Remarkably, her horses survived the fire but, Heather explains, “I lost everything else – all fencing, sheds, house and all the contents.”
Immediately after the fire, Heather was surrounded by care and the generosity of strangers, friends and family. With Salvation Army bushfire funds, she was able to replace fence posts, re-seed pasture and organise other essentials not covered by insurance.
She says: “I really do thank donors. The help means you’re not stressed out from worrying about how you’re going to cope the next day. It just took so much stress off that whole process.”
As a Justice of the Peace, Heather helped many others after the fires with paperwork, but having just lost her own home, says she became overwhelmed.
“The fact that (Moneycare financial counsellor) Karyn and others were there to help with paperwork as well, meant so much,” Heather says.
“It got to the stage where if you gave me another form to fill in, I just probably wouldn’t have coped. So, to have somebody like the recovery team, my case manager and Karyn doing the things she did to help me get some of the grants through, lifted so much pressure.”
Salvos history of care
Humbled by the support of many, including Salvos donors, Heather says that coincidentally, The Salvation Army also played a role in helping her family well over 100 years ago.
“My grandmother was born in the late 1800s, one of 13, living in a corrugated iron shed with a dirt floor,” she explains. “At seven-years old she got typhoid.
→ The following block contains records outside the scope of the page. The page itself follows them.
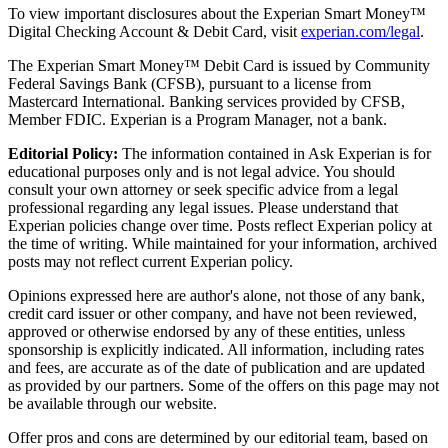
To view important disclosures about the Experian Smart Money™
Digital Checking Account & Debit Card, visit
experian.com/legal
.
The Experian Smart Money™ Debit Card is issued by Community
Federal Savings Bank (CFSB), pursuant to a license from
Mastercard International. Banking services provided by CFSB,
Member FDIC. Experian is a Program Manager, not a bank.
Editorial Policy:
The information contained in Ask Experian is for
educational purposes only and is not legal advice. You should
consult your own attorney or seek specific advice from a legal
professional regarding any legal issues. Please understand that
Experian policies change over time. Posts reflect Experian policy at
the time of writing. While maintained for your information, archived
posts may not reflect current Experian policy.
Opinions expressed here are author's alone, not those of any bank,
credit card issuer or other company, and have not been reviewed,
approved or otherwise endorsed by any of these entities, unless
sponsorship is explicitly indicated. All information, including rates
and fees, are accurate as of the date of publication and are updated
as provided by our partners. Some of the offers on this page may not
be available through our website.
Offer pros and cons are determined by our editorial team, based on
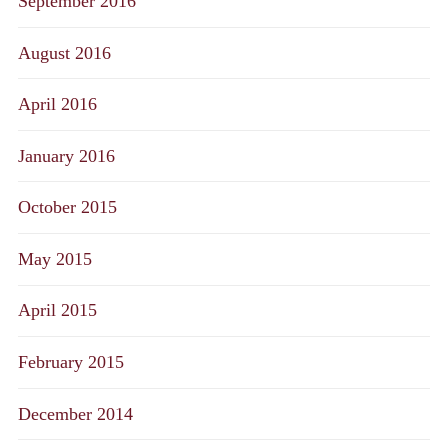
September 2016
August 2016
April 2016
January 2016
October 2015
May 2015
April 2015
February 2015
December 2014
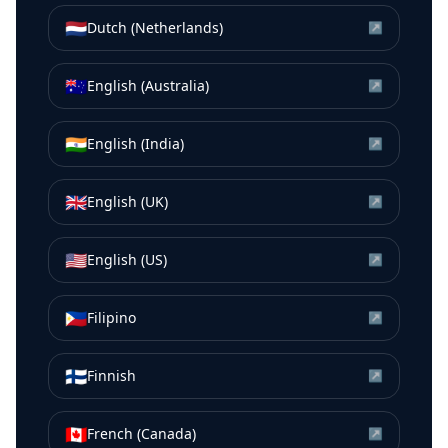
🇳🇱
Dutch (Netherlands)
↗
🇦🇺
English (Australia)
↗
🇮🇳
English (India)
↗
🇬🇧
English (UK)
↗
🇺🇸
English (US)
↗
🇵🇭
Filipino
↗
🇫🇮
Finnish
↗
🇨🇦
French (Canada)
↗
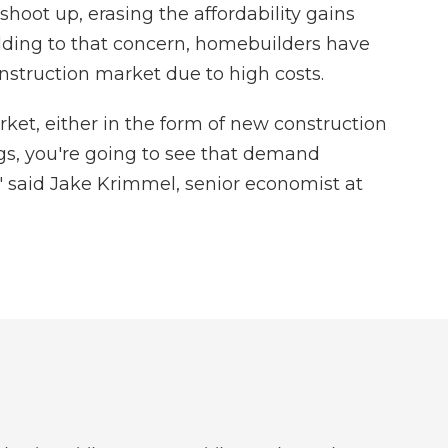
hoot up, erasing the affordability gains
ding to that concern, homebuilders have
nstruction market due to high costs.
arket, either in the form of new construction
gs, you're going to see that demand
," said Jake Krimmel, senior economist at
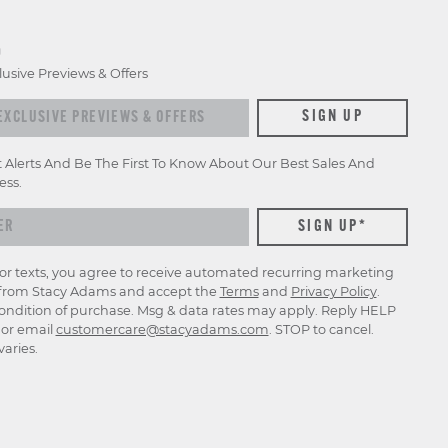
D
lusive Previews & Offers
xclusive previews & offers
SIGN UP
t Alerts And Be The First To Know About Our Best Sales And
ess.
for texts, you agree to receive automated recurring marketing
rom Stacy Adams and accept the
Terms
and
Privacy Policy
.
ondition of purchase. Msg & data rates may apply. Reply HELP
p or email
customercare@stacyadams.com
. STOP to cancel.
aries.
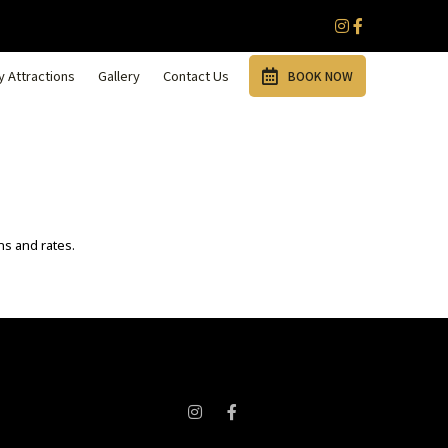
 Attractions
Gallery
Contact Us
BOOK NOW
ns and rates.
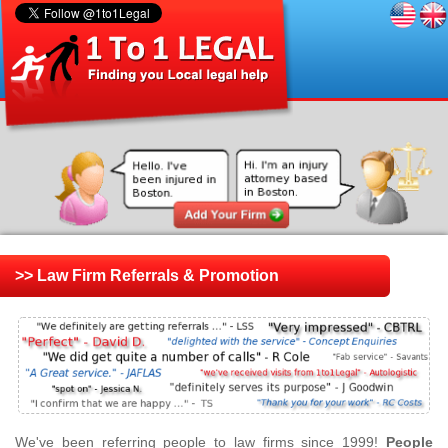
>> Law Firm Referrals & Promotion
We've been referring people to law firms since 1999!
People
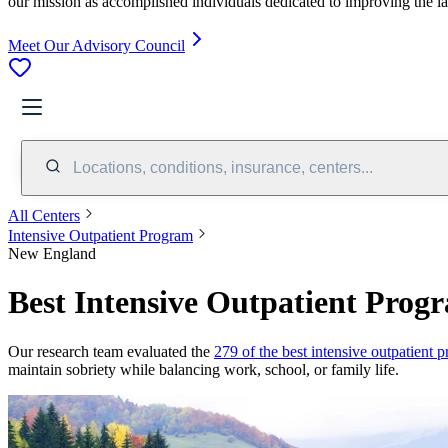
our mission as accomplished individuals dedicated to improving the l
Meet Our Advisory Council
Locations, conditions, insurance, centers...
All Centers
Intensive Outpatient Program
New England
Best Intensive Outpatient Prog
Our research team evaluated the
279 of the best intensive outpatient 
maintain sobriety while balancing work, school, or family life.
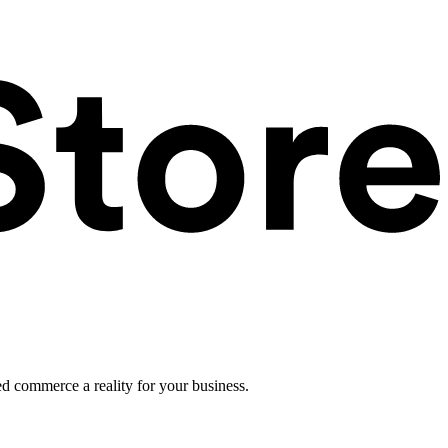
ed commerce a reality for your business.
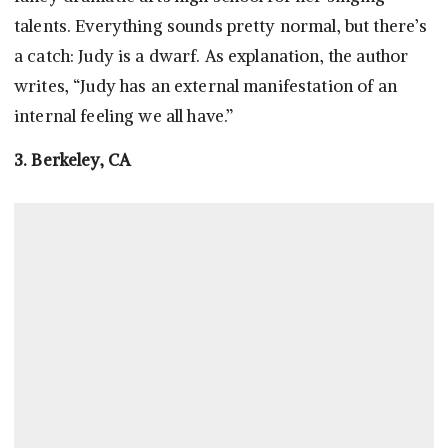
talents. Everything sounds pretty normal, but there’s
a catch: Judy is a dwarf. As explanation, the author
writes, “Judy has an external manifestation of an
internal feeling we all have.”
3. Berkeley, CA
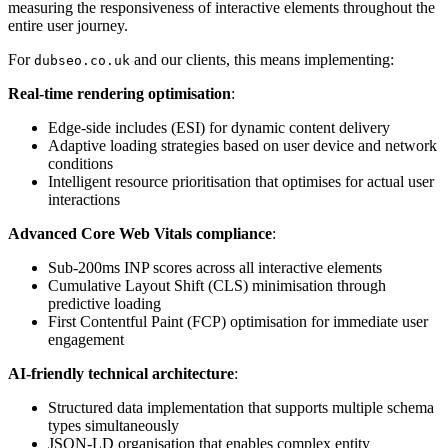
measuring the responsiveness of interactive elements throughout the
entire user journey.
For
and our clients, this means implementing:
dubseo.co.uk
Real-time rendering optimisation
:
Edge-side includes (ESI) for dynamic content delivery
Adaptive loading strategies based on user device and network
conditions
Intelligent resource prioritisation that optimises for actual user
interactions
Advanced Core Web Vitals compliance
:
Sub-200ms INP scores across all interactive elements
Cumulative Layout Shift (CLS) minimisation through
predictive loading
First Contentful Paint (FCP) optimisation for immediate user
engagement
AI-friendly technical architecture
:
Structured data implementation that supports multiple schema
types simultaneously
JSON-LD organisation that enables complex entity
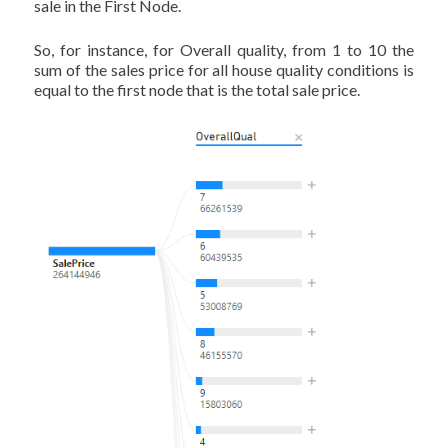
sale in the First Node.
So, for instance, for Overall quality, from 1 to 10 the
sum of the sales price for all house quality conditions is
equal to the first node that is the total sale price.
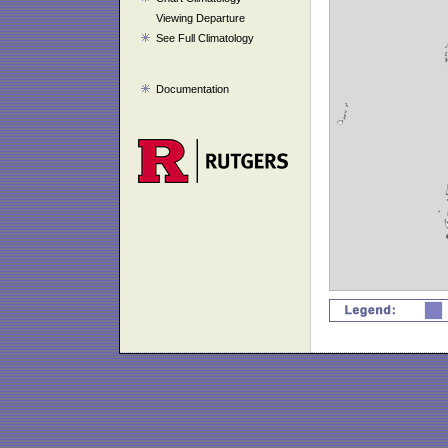
Viewing Departure
See Full Climatology
Documentation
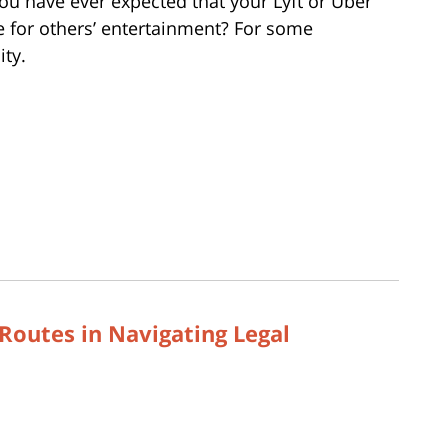
you have ever expected that your Lyft or Uber
e for others’ entertainment? For some
ity.
Routes in Navigating Legal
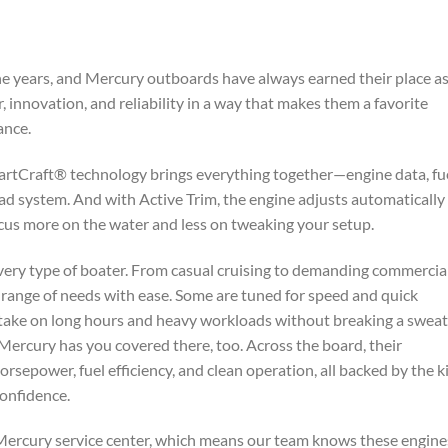
e years, and Mercury outboards have always earned their place as
innovation, and reliability in a way that makes them a favorite
ance.
rtCraft® technology brings everything together—engine data, fu
ead system. And with Active Trim, the engine adjusts automatically 
ocus more on the water and less on tweaking your setup.
very type of boater. From casual cruising to demanding commercia
e range of needs with ease. Some are tuned for speed and quick
 take on long hours and heavy workloads without breaking a sweat.
 Mercury has you covered there, too. Across the board, their
rsepower, fuel efficiency, and clean operation, all backed by the k
onfidence.
ed Mercury service center, which means our team knows these engine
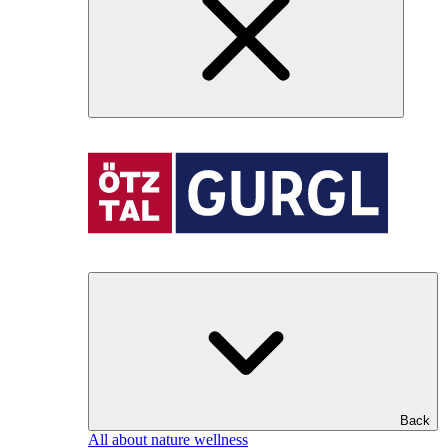
Back
All about nature wellness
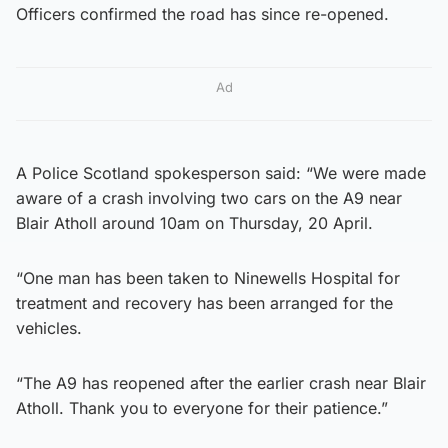
Officers confirmed the road has since re-opened.
Ad
A Police Scotland spokesperson said: “We were made
aware of a crash involving two cars on the A9 near
Blair Atholl around 10am on Thursday, 20 April.
“One man has been taken to Ninewells Hospital for
treatment and recovery has been arranged for the
vehicles.
“The A9 has reopened after the earlier crash near Blair
Atholl. Thank you to everyone for their patience.”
The ‘Salvo lassies’, as Mum would have said, were the only ones that came in and supported my great-grandmother and grandmother.
“It was very contagious, so the ‘lassies’ really were taking their own lives in their hands by coming into the house. So afterwards, although my great-grandmother and my grandmother had very little money, whenever anything was available, they always gave to the Salvos, because of what the Salvos did,” she says.
“There is even a chance without that Salvos help, my grandmother might not have survived – and I wouldn’t be here today.”